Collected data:

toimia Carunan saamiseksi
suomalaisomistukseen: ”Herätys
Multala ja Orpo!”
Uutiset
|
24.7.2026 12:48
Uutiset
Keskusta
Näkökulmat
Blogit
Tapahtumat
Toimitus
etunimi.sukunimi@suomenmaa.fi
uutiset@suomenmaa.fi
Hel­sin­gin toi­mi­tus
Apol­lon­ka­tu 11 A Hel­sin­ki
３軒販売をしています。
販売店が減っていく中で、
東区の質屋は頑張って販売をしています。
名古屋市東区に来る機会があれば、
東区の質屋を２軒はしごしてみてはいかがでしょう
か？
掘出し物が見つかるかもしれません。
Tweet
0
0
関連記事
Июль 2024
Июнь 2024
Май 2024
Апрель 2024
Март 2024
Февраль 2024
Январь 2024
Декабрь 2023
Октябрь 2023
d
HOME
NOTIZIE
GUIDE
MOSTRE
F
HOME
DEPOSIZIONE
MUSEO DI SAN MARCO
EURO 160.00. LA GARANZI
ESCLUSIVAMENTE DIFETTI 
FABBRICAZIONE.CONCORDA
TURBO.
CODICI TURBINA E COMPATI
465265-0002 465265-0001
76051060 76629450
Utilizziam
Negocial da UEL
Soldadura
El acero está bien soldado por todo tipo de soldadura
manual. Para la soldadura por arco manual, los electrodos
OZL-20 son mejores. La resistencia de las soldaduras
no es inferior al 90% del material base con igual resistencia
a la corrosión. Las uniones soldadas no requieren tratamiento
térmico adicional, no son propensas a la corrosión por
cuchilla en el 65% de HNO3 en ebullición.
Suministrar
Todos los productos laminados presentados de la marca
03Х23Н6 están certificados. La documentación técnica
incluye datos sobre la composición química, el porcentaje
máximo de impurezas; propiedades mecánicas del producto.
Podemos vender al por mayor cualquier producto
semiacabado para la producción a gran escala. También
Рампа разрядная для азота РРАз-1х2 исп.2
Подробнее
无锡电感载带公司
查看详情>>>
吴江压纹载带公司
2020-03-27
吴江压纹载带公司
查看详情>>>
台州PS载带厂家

ACTION ITEM -> In the records above, locate each line with the word "suomenmaa". Copy all such lines.

ANSWER SPACE ->
etunimi.sukunimi@suomenmaa.fi
uutiset@suomenmaa.fi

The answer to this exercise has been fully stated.